Matei Zaharia, Benjamin Hindman, Andy Konwinski, Ali Ghodsi, Anthony D. Joseph, Randy Katz, Scott Shenker, Ion Stoica, “The Datacenter Needs an Operating System,” USENIX HotCloud, (June, 2011). [PDF]
Summary
In recent years, many have pondered whether the datacenter is the new computer. This paper answers that question somewhat positively and goes one step forward by proposing operating system (OS) primitives for this new computer. Essentially, the authors want to have a common software layer to manage resources and to provide shared services for the datacenter as a whole. They expect four key primitives from this OS-like abstraction:
- Resource sharing across diverse applications (e.g., MapReduce, Dryad, GFS, Hadoop) and users.
- Data sharing between programs written by these users.
- Programming abstractions to address the datacenter as a whole.
- Debugging facilities throughout the software stack across the datacenter.
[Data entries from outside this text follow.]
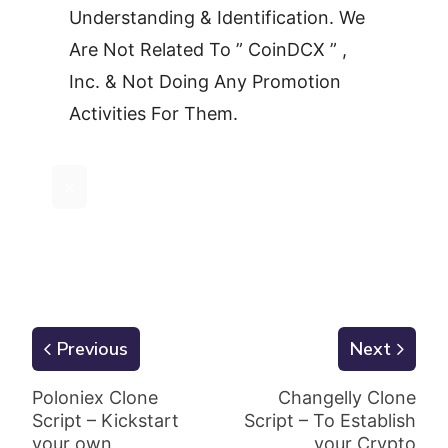
Understanding & Identification. We
Are Not Related To ” CoinDCX ” ,
Inc. & Not Doing Any Promotion
Activities For Them.
×
Previous
Next
Poloniex Clone
Changelly Clone
Script – Kickstart
Script – To Establish
your own
your Crypto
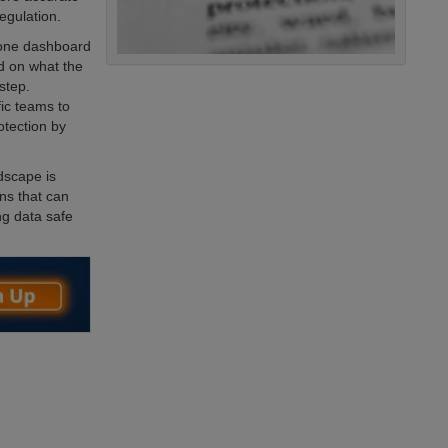
egulation.
 one dashboard
ed on what the
 step.
ic teams to
tection by
ndscape is
ns that can
ng data safe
To this end, the authors survey a collection of existing work (many from the AMPLab) that partly address problems across all four dimensions. They put forth a vision for an OS that will allow users to build Hadoop-like systems in a week, share data and the datacenter resourcers across different programming models and users, and debug such new systems as a whole instead of logging into individual machines.
Critique
This paper makes a valid point that there is a need for ‘some’ software layer to manage and schedule resources in a datacenter. It is, however, not clear whether that software layer is an OS in the traditional sense. Specially, it is hard to tell whether such an OS should include programming abstractions and debuggers, or they should come as bundled software with it.
In general, this is a good paper to generate discussions in the community and to mine citations, which it will, but I think there is a need for a lot more back-and-forth discussions to flesh out what is expected of such an OS, what are the bare minimums to be expected to call it an OS, what will the hardware/software layers look like, and how they will interact.